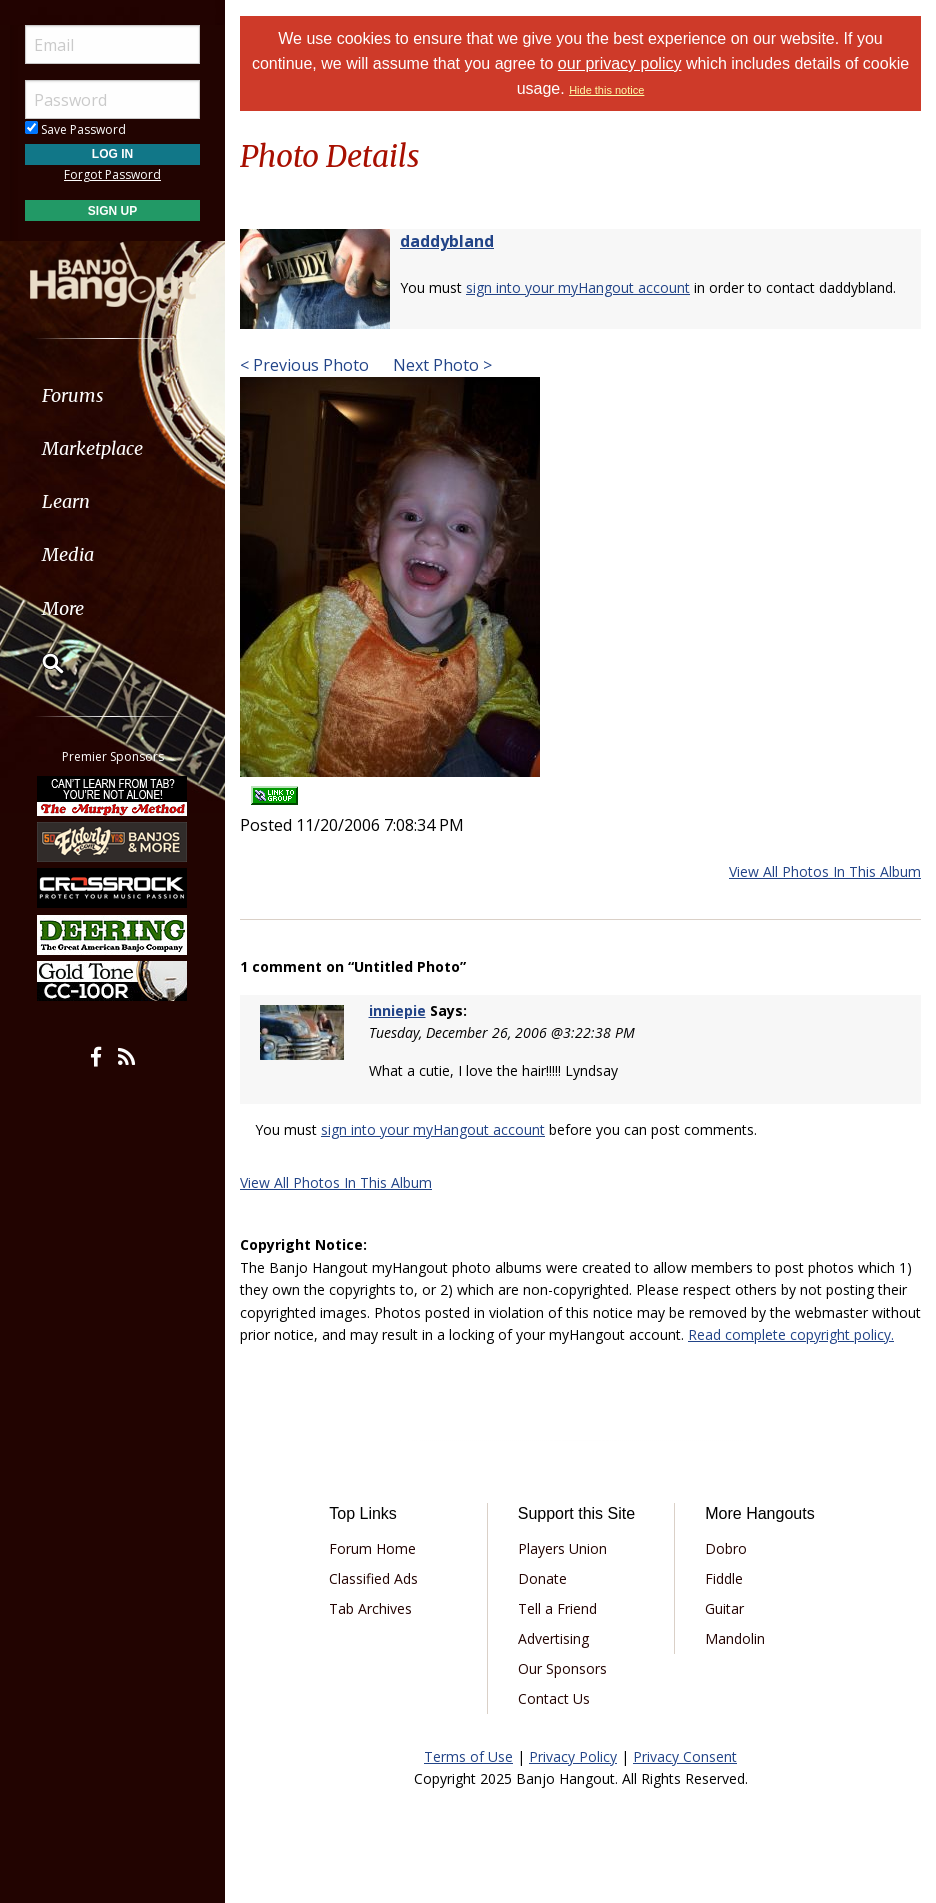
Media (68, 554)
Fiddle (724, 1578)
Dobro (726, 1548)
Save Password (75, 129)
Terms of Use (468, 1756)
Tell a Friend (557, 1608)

**The problem:** This task asks for the data above repeated exactly, without a single picture.

**Written solution:**
Media (68, 554)
Fiddle (724, 1578)
Dobro (726, 1548)
Save Password (75, 129)
Terms of Use (468, 1756)
Tell a Friend (557, 1608)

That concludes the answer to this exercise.